Hello Sabine, great video, but i've got kinda curious about the part that you said that the "falsification is not the best way to go about it". Could you (or anyone else that feels like it) discuss more about this specific point ? What are the problems with the falsification criterion stablished by Popper ? And what are other possible alternative approaches when it comes to define an hipothesis as scientific ? Thanks, love your job !!!
Falsification was criticised mostly on philosophical grounds. Like: "criteria is idealistic, but regulating things from materialistic domain", "criteria is not rooted in inductive reasoning" and some other nonsense. (I'd love to hear from people more knowledgable on this topic though) What I find more valid is that some people say that, when put into extreme interpretation, string theory is unscientific because of this criteria.

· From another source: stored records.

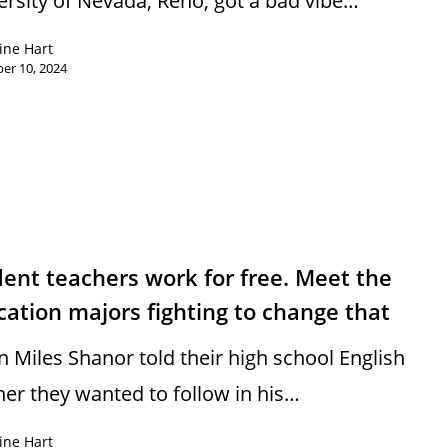
ersity of Nevada, Reno, got a bad vibe…
ine Hart
er 10, 2024
ent teachers work for free. Meet the
ation majors fighting to change that
 Miles Shanor told their high school English
her they wanted to follow in his…
ine Hart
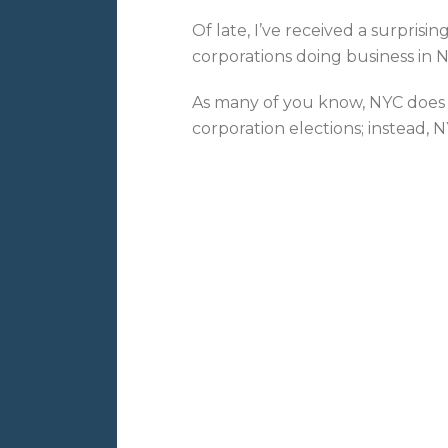
Of late, I’ve received a surprisi
corporations doing business in N
As many of you know, NYC does 
corporation elections; instead, 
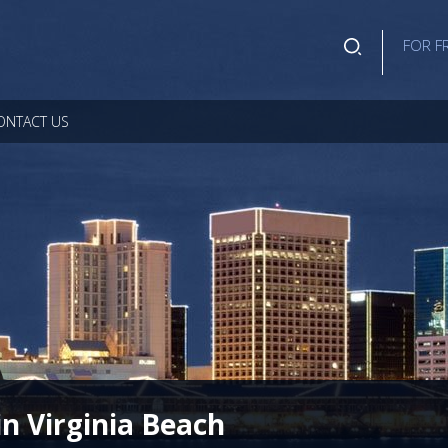
FOR F
ONTACT US
in Virginia Beach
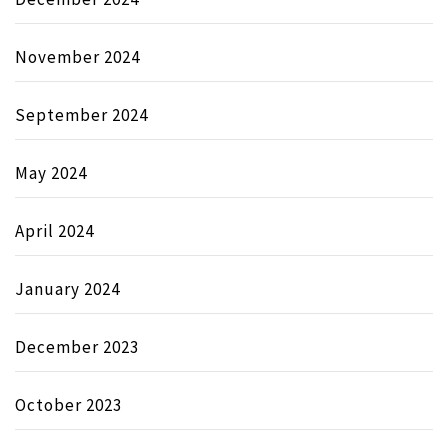
November 2024
September 2024
May 2024
April 2024
January 2024
December 2023
October 2023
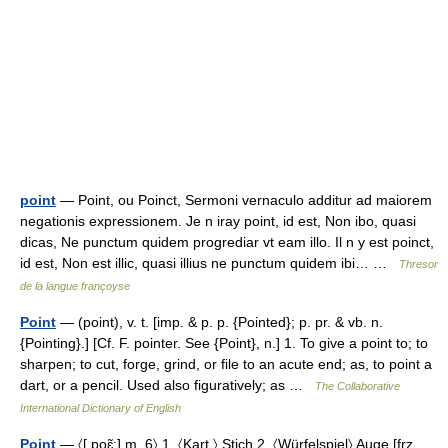
point
— Point, ou Poinct, Sermoni vernaculo additur ad maiorem
negationis expressionem. Je n iray point, id est, Non ibo, quasi
dicas, Ne punctum quidem progrediar vt eam illo. Il n y est poinct,
id est, Non est illic, quasi illius ne punctum quidem ibi… …
Thresor
de la langue françoyse
Point
— (point), v. t. [imp. & p. p. {Pointed}; p. pr. & vb. n.
{Pointing}.] [Cf. F. pointer. See {Point}, n.] 1. To give a point to; to
sharpen; to cut, forge, grind, or file to an acute end; as, to point a
dart, or a pencil. Used also figuratively; as …
The Collaborative
International Dictionary of English
Point
— 〈[ poɛ̃:] m. 6〉 1. 〈Kart.〉 Stich 2. 〈Würfelspiel〉 Auge [frz.,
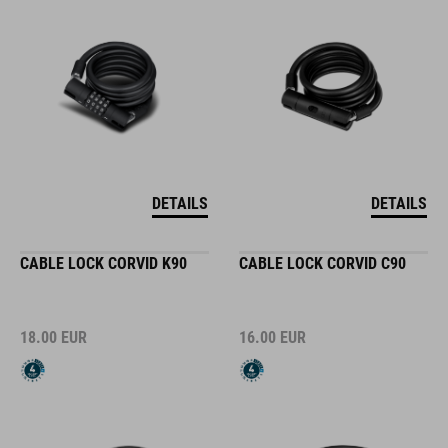
DETAILS
DETAILS
CABLE LOCK CORVID K90
CABLE LOCK CORVID C90
18.00
EUR
16.00
EUR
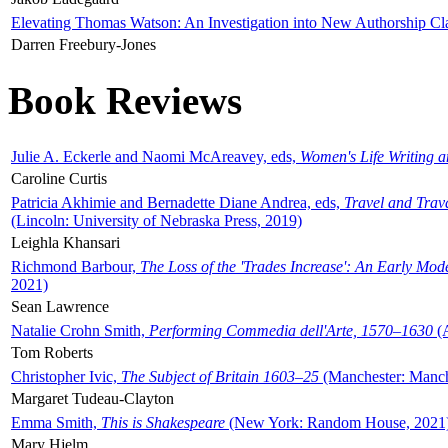
Elevating Thomas Watson: An Investigation into New Authorship Cl
Darren Freebury-Jones
Book Reviews
Julie A. Eckerle and Naomi McAreavey, eds,
Women's Life Writing 
Caroline Curtis
Patricia Akhimie and Bernadette Diane Andrea, eds,
Travel and Trav
(Lincoln: University of Nebraska Press, 2019)
Leighla Khansari
Richmond Barbour,
The Loss of the 'Trades Increase': An Early Mo
2021)
Sean Lawrence
Natalie Crohn Smith,
Performing Commedia dell'Arte, 1570–1630
(A
Tom Roberts
Christopher Ivic,
The Subject of Britain 1603–25
(Manchester: Manche
Margaret Tudeau-Clayton
Emma Smith,
This is Shakespeare
(New York: Random House, 2021
Mary Hjelm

Also some applied physics for modelling and such doesn't fit it. But I'd argue that there's a difference between the scientific apparatus and scientific hypothesis. I mean you can make a valid apparatus for unscientific hypothesis. For instance, what if the probability of an invisible dragon's existence is a complex number? Then can you construct valid math for complex probabilities, while the initial hypothesis is still unscientific
Falsification is a necessary property for a claim to be scientific : without a way to infirm it you may as well take it or its opposite as an axiom. However in practice it can be hard to know what you falsify when conducting an experiment : is it the way you conduct and interpret the experiment or the hypothesis you want to test ? This has troublesome consequences when it comes to dealing with competing hypothesis on the same domain of validity. You can try to modify failing hypothesis to account for the inconsistencies, but that can be quite problematic, adding parameters allows to fit pretty much anything after all, but that does not exactly look like great science, does it ? Beyond self consistency, you need stuff like parsimony or computational complexity to compare competing scientific paradigms.

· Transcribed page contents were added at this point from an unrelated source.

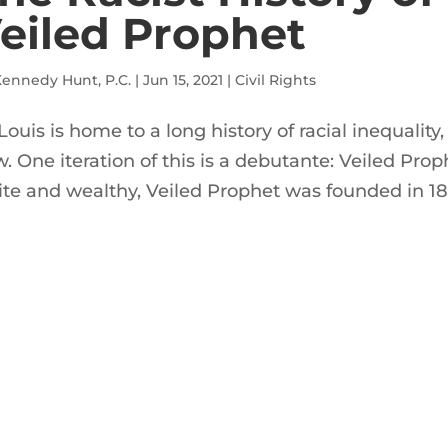
eiled Prophet
ennedy Hunt, P.C.
|
Jun 15, 2021
|
Civil Rights
 Louis is home to a long history of racial inequalit
. One iteration of this is a debutante: Veiled Prop
te and wealthy, Veiled Prophet was founded in 18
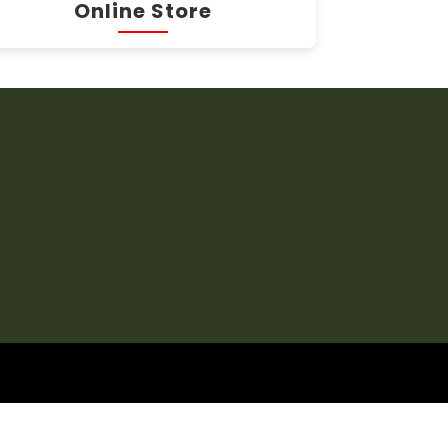
Online Store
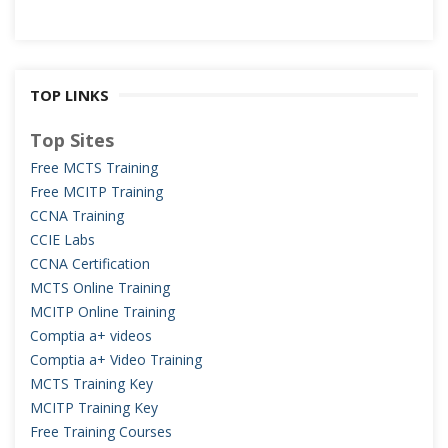
TOP LINKS
Top Sites
Free MCTS Training
Free MCITP Training
CCNA Training
CCIE Labs
CCNA Certification
MCTS Online Training
MCITP Online Training
Comptia a+ videos
Comptia a+ Video Training
MCTS Training Key
MCITP Training Key
Free Training Courses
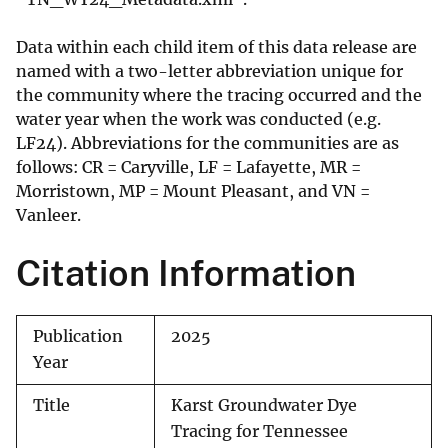
Data within each child item of this data release are
named with a two-letter abbreviation unique for
the community where the tracing occurred and the
water year when the work was conducted (e.g.
LF24). Abbreviations for the communities are as
follows: CR = Caryville, LF = Lafayette, MR =
Morristown, MP = Mount Pleasant, and VN =
Vanleer.
Citation Information
Publication
2025
Year
Title
Karst Groundwater Dye
Tracing for Tennessee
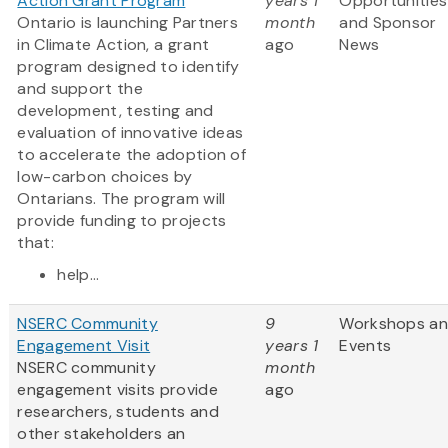
Action Grant Program
years 1
Opportunities
Ontario is launching Partners
month
and Sponsor
in Climate Action, a grant
ago
News
program designed to identify
and support the
development, testing and
evaluation of innovative ideas
to accelerate the adoption of
low-carbon choices by
Ontarians. The program will
provide funding to projects
that:
help...
NSERC Community
9
Workshops a
Engagement Visit
years 1
Events
NSERC community
month
engagement visits provide
ago
researchers, students and
other stakeholders an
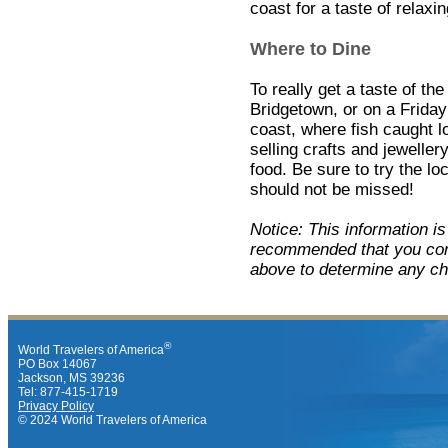
coast for a taste of relaxin
Where to Dine
To really get a taste of the
Bridgetown, or on a Friday 
coast, where fish caught l
selling crafts and jewelle
food. Be sure to try the loc
should not be missed!
Notice: This information i
recommended that you cont
above to determine any ch
®
World Travelers of America
PO Box 14067
Jackson, MS 39236
Tel: 877-415-1719
Privacy Policy
© 2024 World Travelers of America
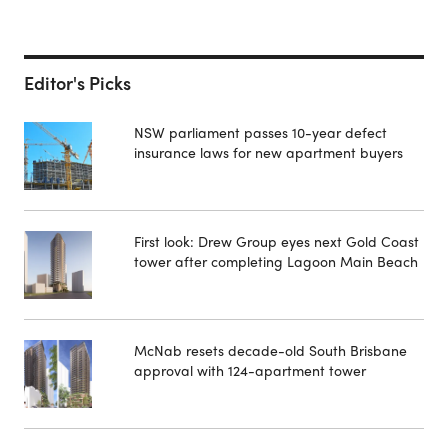
Editor's Picks
NSW parliament passes 10-year defect
insurance laws for new apartment buyers
First look: Drew Group eyes next Gold Coast
tower after completing Lagoon Main Beach
McNab resets decade-old South Brisbane
approval with 124-apartment tower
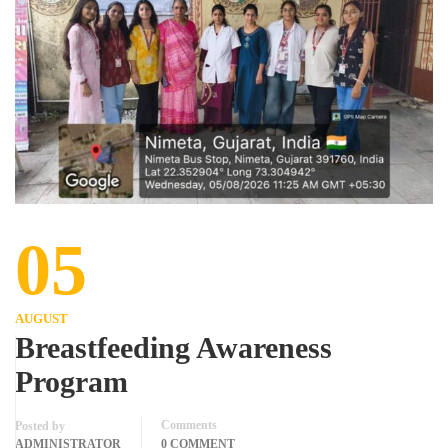
05
AUGUST
Breastfeeding Awareness
Program
Comments
Posted by
ADMINISTRATOR
0 COMMENT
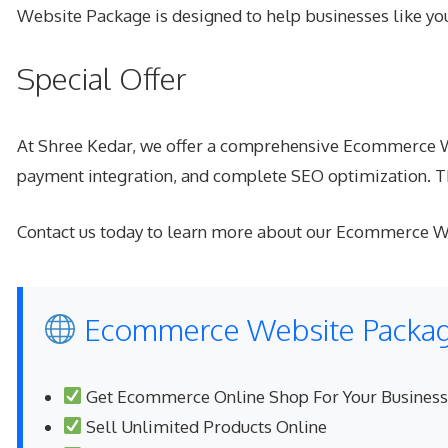
Website Package is designed to help businesses like y
Special Offer
At Shree Kedar, we offer a comprehensive Ecommerce Web
payment integration, and complete SEO optimization. Thi
Contact us today to learn more about our Ecommerce We
Ecommerce Website Package
Get Ecommerce Online Shop For Your Business
Sell Unlimited Products Online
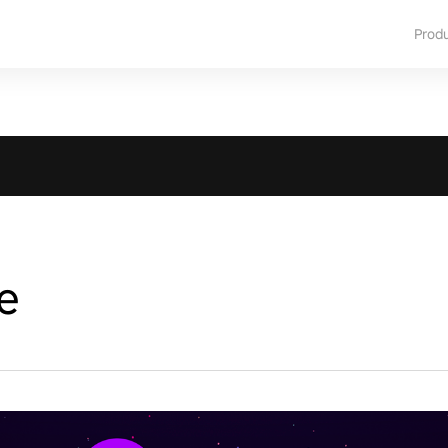
Prod
e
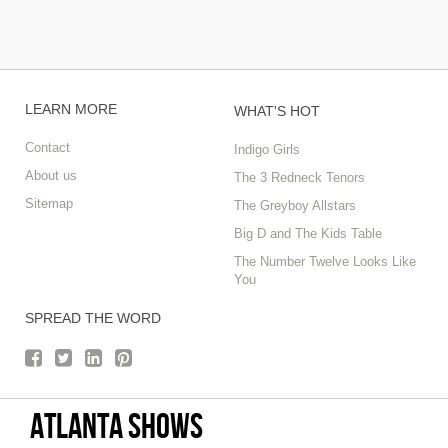
LEARN MORE
WHAT'S HOT
Contact
Indigo Girls
About us
The 3 Redneck Tenors
Sitemap
The Greyboy Allstars
Big D and The Kids Table
The Number Twelve Looks Like
You
SPREAD THE WORD
Atlanta Shows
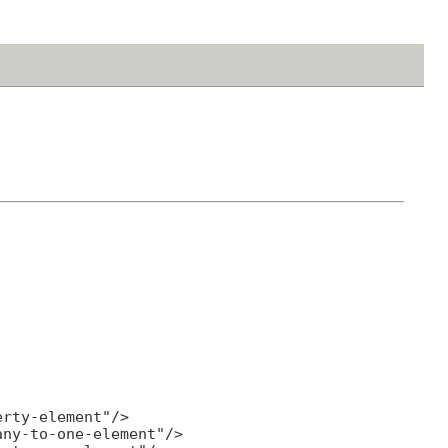
rty-element"/>

ny-to-one-element"/>
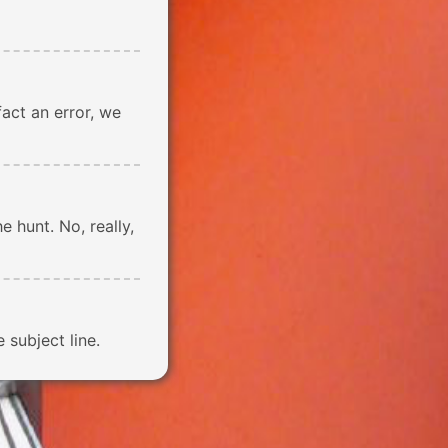
n fact an error, we
e hunt. No, really,
subject line.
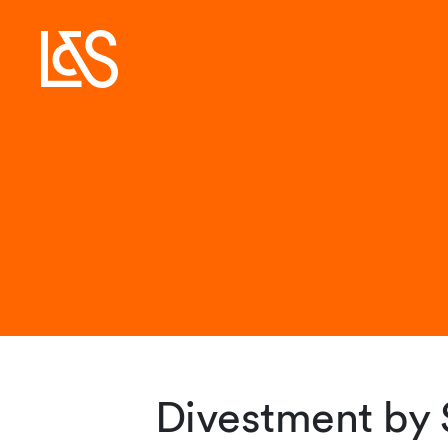
Divestment by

@@jeanf6295 I think I understand. But I don't see how these problematic tendencies can be rooted out using any definition of the scientific method EDIT. Especially "hard to know" part. It's kind of inevitable anyway
@@evennot the way I see it, paradigms/theories/models are not so much insights into the true nature of things as they are a form of compression algorithms that try to exploit underlying hidden structures in empirical data. And as such they are not always intrinsically superior to one another, because they have several desirable properties that are subject to various trade-offs. String theory, is trying to improve the domain of validity of our best paradigms, at the cost of computational complexity, and quite a bit of parsimony. As such it is still a scientific theory : it has to be compatible with all the empirical data we have got until now, but even if it works, there is no guaranty that there isn't another way to do that at a lesser cost.
@@jeanf6295 I'd argue that the string theory is just a not fully formulated theory. So any criteria won't work with it. There are several mutually exclusive routes to describe quantum gravity in ST. ST is not in the unique position with that. For instance, in medical research scientific propositions first go through a "shut up and do the math" phase when people are just modelling countless proteins for the proposed task of curing something/understanding how the biological system might work. Of course, math there is different and the tests can be performed in an observable period of time, but the notion of "incomplete scientific proposition" or "undeveloped proposition in progress" is real. Falsification criteria doesn't deal with them until they are fully formed
We can’t simultaneously claim that a theory is unscientific because it is unfalsifiable, while at the same time claiming that the theory has, in fact, been falsified.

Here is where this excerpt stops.